Below are some records; output all of them exactly as they read.

Dataset entries section start

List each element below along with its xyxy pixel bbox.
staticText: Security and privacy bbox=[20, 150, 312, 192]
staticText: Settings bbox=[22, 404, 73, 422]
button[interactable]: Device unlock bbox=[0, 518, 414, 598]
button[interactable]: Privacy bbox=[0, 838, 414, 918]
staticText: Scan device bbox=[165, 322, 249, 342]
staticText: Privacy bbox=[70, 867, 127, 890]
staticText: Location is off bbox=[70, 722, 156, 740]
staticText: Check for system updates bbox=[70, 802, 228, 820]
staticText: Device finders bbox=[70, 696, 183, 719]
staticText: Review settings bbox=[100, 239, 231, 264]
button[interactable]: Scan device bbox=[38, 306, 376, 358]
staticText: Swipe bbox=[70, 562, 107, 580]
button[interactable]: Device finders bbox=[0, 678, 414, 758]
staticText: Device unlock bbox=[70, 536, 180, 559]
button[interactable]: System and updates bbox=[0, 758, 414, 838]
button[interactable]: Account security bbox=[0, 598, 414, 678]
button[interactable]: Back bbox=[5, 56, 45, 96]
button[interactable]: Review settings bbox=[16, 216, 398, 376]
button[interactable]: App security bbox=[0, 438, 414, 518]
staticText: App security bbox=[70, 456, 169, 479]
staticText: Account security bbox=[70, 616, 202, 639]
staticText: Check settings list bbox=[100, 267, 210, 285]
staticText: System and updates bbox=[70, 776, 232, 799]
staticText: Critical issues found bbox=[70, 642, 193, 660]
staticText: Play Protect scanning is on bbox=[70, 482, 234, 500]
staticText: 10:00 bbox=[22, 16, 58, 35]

Dataset entries section end

▶ _Finished exercise_:
List each element below along with its xyxy pixel bbox.
staticText: Security and privacy bbox=[20, 150, 312, 192]
staticText: Settings bbox=[22, 404, 73, 422]
button[interactable]: Device unlock bbox=[0, 518, 414, 598]
button[interactable]: Privacy bbox=[0, 838, 414, 918]
staticText: Scan device bbox=[165, 322, 249, 342]
staticText: Privacy bbox=[70, 867, 127, 890]
staticText: Location is off bbox=[70, 722, 156, 740]
staticText: Check for system updates bbox=[70, 802, 228, 820]
staticText: Device finders bbox=[70, 696, 183, 719]
staticText: Review settings bbox=[100, 239, 231, 264]
button[interactable]: Scan device bbox=[38, 306, 376, 358]
staticText: Swipe bbox=[70, 562, 107, 580]
button[interactable]: Device finders bbox=[0, 678, 414, 758]
staticText: Device unlock bbox=[70, 536, 180, 559]
button[interactable]: System and updates bbox=[0, 758, 414, 838]
button[interactable]: Account security bbox=[0, 598, 414, 678]
button[interactable]: Back bbox=[5, 56, 45, 96]
button[interactable]: Review settings bbox=[16, 216, 398, 376]
button[interactable]: App security bbox=[0, 438, 414, 518]
staticText: App security bbox=[70, 456, 169, 479]
staticText: Account security bbox=[70, 616, 202, 639]
staticText: Check settings list bbox=[100, 267, 210, 285]
staticText: System and updates bbox=[70, 776, 232, 799]
staticText: Critical issues found bbox=[70, 642, 193, 660]
staticText: Play Protect scanning is on bbox=[70, 482, 234, 500]
staticText: 10:00 bbox=[22, 16, 58, 35]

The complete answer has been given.